From 13b7c8858a24c1a7ee705b0100b458bb2586e70b Mon Sep 17 00:00:00 2001
From: Lars <Lars@stommer.de>
Date: Wed, 3 Dec 2025 18:40:06 +0100
Subject: [PATCH] app/core/graph_adapter.py aktualisiert

---
 app/core/graph_adapter.py | 226 +++++++++++++++++++++++++++++++-------
 1 file changed, 188 insertions(+), 38 deletions(-)

diff --git a/app/core/graph_adapter.py b/app/core/graph_adapter.py
index 0c39771..d324b96 100644
--- a/app/core/graph_adapter.py
+++ b/app/core/graph_adapter.py
@@ -1,90 +1,240 @@
+#!/usr/bin/env python3
+# -*- coding: utf-8 -*-
 """
 app/core/graph_adapter.py — Adjazenzaufbau & Subgraph-Expansion (WP-04)
 
 Zweck:
     Baut aus Qdrant-Edges (Collection: *_edges) einen leichten In-Memory-Graph
     und liefert Edge-basierte Kennzahlen (In-Degree, Out-Degree, edge_bonus).
+
 Kompatibilität:
-    Python 3.12+, qdrant-client 1.x
+    - Python 3.12+, qdrant-client 1.x
+    - Wird von app/core/retriever.py im Hybrid-Modus genutzt.
+    - Signaturen bleiben kompatibel zu den bestehenden Tests
+      (tests/test_retriever_edges.py patcht expand()).
+
 Version:
-    0.1.0  (Erstanlage)
-Stand:
-    2025-10-07
-Bezug:
-    - WP-04 Edge-Gewichtungen und Heuristiken
-    - app/core/qdrant_points.py (get_edges_for_sources)
-Nutzung:
-    from app.core.graph_adapter import expand
-Änderungsverlauf:
-    0.1.0 (2025-10-07) – Erstanlage.
+    0.2.0  (2025-11-30 – direkte Qdrant-Abfrage, confidence-basiertes Gewicht)
 """
 
 from __future__ import annotations
+
 from typing import Dict, List, Optional, DefaultDict
 from collections import defaultdict
-from qdrant_client import QdrantClient
-from app.core.qdrant_points import get_edges_for_sources
 
-EDGE_BASE_WEIGHTS = {
-    "references": 0.20,
-    "belongs_to": 0.10,
-    "next": 0.06,
-    "prev": 0.06,
-    "backlink": 0.04,
+from qdrant_client import QdrantClient
+from qdrant_client.http import models as rest
+
+from app.core.qdrant import collection_names
+
+# Legacy-Import (wird aktuell nicht mehr verwendet, bleibt aber erhalten,
+# damit bestehende Importe/Mocks nicht brechen).
+try:  # pragma: no cover
+    from app.core.qdrant_points import get_edges_for_sources  # type: ignore
+except Exception:  # pragma: no cover
+    get_edges_for_sources = None  # type: ignore
+
+
+# Basisgewichte je Edge-Typ.
+# Diese Werte werden mit der in der Edge-Payload hinterlegten "confidence"

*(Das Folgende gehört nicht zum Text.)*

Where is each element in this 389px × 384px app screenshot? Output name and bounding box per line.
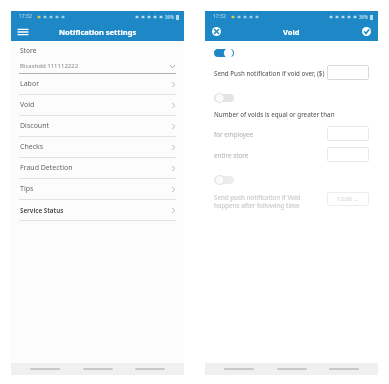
button[interactable]: 12:00 ... xyxy=(327,192,369,206)
button[interactable]: Cancel xyxy=(209,24,224,39)
button[interactable]: Value input xyxy=(327,65,369,80)
staticText: 12:00 ... xyxy=(337,195,359,203)
button[interactable]: Back xyxy=(26,365,64,373)
staticText: Notification settings xyxy=(59,27,137,37)
button[interactable]: Void xyxy=(11,95,184,115)
staticText: 17:32 xyxy=(19,13,32,20)
button[interactable] xyxy=(214,93,234,103)
staticText: entire store xyxy=(214,151,327,159)
staticText: Send push notification if Void happens a… xyxy=(214,193,327,209)
button[interactable]: Fraud Detection xyxy=(11,158,184,178)
staticText: Void xyxy=(283,27,300,37)
staticText: for employee xyxy=(214,130,327,138)
button[interactable]: Tips xyxy=(11,179,184,199)
button[interactable]: Back xyxy=(220,365,258,373)
button[interactable]: Checks xyxy=(11,137,184,157)
staticText: Store xyxy=(20,46,37,55)
staticText: Bicashdd 111112222 xyxy=(20,62,170,70)
button[interactable]: Open navigation menu xyxy=(15,25,31,39)
button[interactable]: Save xyxy=(359,24,374,39)
staticText: Service Status xyxy=(20,206,172,214)
staticText: 17:32 xyxy=(213,13,226,20)
staticText: 36% xyxy=(359,14,368,20)
button[interactable] xyxy=(214,175,234,185)
button[interactable]: Bicashdd 111112222 xyxy=(11,62,184,70)
staticText: 36% xyxy=(165,14,174,20)
staticText: Send Push notification if void over, ($) xyxy=(214,69,327,77)
button[interactable]: Home xyxy=(79,365,117,373)
staticText: Fraud Detection xyxy=(20,163,172,173)
staticText: Discount xyxy=(20,121,172,131)
button[interactable] xyxy=(214,48,234,58)
button[interactable]: Recents xyxy=(131,365,169,373)
button[interactable]: Service Status xyxy=(11,200,184,220)
staticText: Labor xyxy=(20,79,172,89)
button[interactable]: Value input xyxy=(327,126,369,141)
button[interactable]: Home xyxy=(273,365,311,373)
staticText: Tips xyxy=(20,184,172,194)
staticText: Number of voids is equal or greater than xyxy=(214,110,335,118)
button[interactable]: Recents xyxy=(325,365,363,373)
button[interactable]: Discount xyxy=(11,116,184,136)
button[interactable]: Labor xyxy=(11,74,184,94)
staticText: Void xyxy=(20,100,172,110)
staticText: Checks xyxy=(20,142,172,152)
button[interactable]: Value input xyxy=(327,147,369,162)
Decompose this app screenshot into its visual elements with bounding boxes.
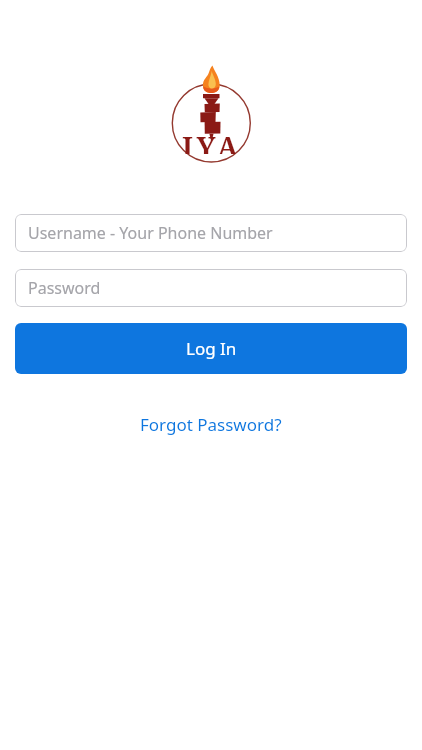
button[interactable]: Password xyxy=(15,269,407,307)
button[interactable]: Forgot Password? xyxy=(140,413,282,436)
button[interactable]: Log In xyxy=(15,323,407,374)
staticText: Username - Your Phone Number xyxy=(28,222,273,244)
button[interactable]: Username - Your Phone Number xyxy=(15,214,407,252)
staticText: IYA xyxy=(182,128,242,154)
staticText: Password xyxy=(28,277,101,299)
staticText: Log In xyxy=(186,337,237,360)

+# multipliziert, falls vorhanden.
+EDGE_BASE_WEIGHTS: Dict[str, float] = {
+    "references":   0.20,
+    "belongs_to":   0.10,
+    "next":         0.06,
+    "prev":         0.06,
+    "backlink":     0.04,
     "references_at": 0.08,
+    # weitere Typen erhalten per Default 0.0 und wirken nur über centrality
 }
 
 
+def _edge_weight(pl: Dict) -> float:
+    """Berechnet das effektive Edge-Gewicht aus kind + confidence."""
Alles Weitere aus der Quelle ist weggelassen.